THE TASK:
For every entry, reproduce the wording exactly and omit any image it holds.
(RECORDS SUPPLIED Opens)
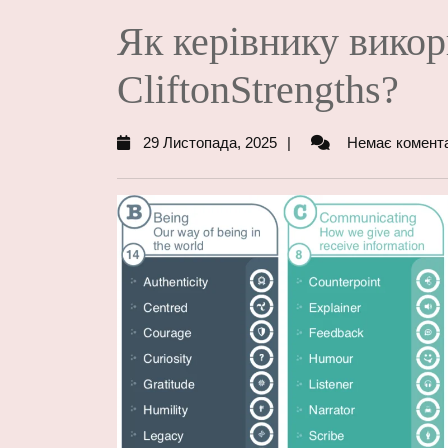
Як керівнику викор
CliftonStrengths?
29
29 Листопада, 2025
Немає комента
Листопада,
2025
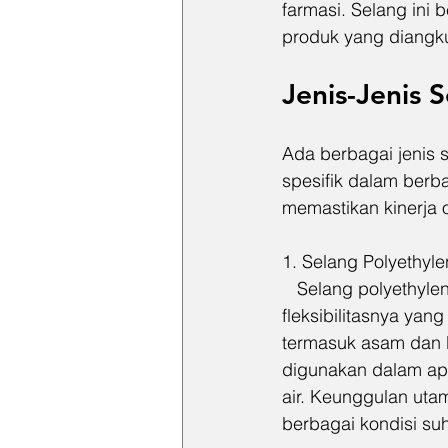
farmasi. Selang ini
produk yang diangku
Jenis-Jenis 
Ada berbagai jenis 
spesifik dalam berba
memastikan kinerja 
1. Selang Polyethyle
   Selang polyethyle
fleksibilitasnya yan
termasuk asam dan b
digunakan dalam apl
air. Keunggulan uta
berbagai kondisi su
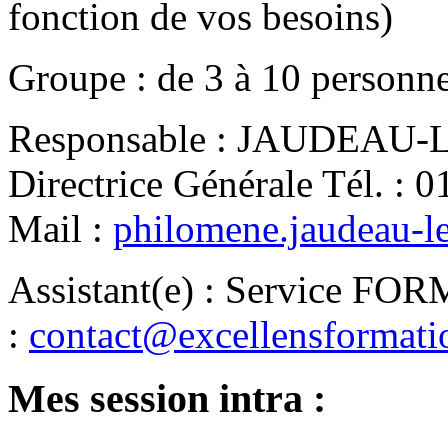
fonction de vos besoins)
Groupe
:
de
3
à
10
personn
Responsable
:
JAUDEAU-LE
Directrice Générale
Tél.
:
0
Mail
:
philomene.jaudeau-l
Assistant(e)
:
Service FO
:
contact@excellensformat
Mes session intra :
(RECORDS SUPPLIED Closes)
WRITTEN ANSWER:
Як керівнику викор
CliftonStrengths?
29
29 Листопада, 2025
Немає комента
Листопада,
2025
farmasi. Selang ini
produk yang diangku
Jenis-Jenis 
Ada berbagai jenis 
spesifik dalam berba
memastikan kinerja 
1. Selang Polyethyle
   Selang polyethyle
fleksibilitasnya yan
termasuk asam dan b
digunakan dalam apl
air. Keunggulan uta
berbagai kondisi su
fonction de vos besoins)
Groupe
:
de
3
à
10
personn
Responsable
:
JAUDEAU-LE
Directrice Générale
Tél.
:
0
Mail
:
philomene.jaudeau-l
Assistant(e)
:
Service FO
:
contact@excellensformat
Mes session intra :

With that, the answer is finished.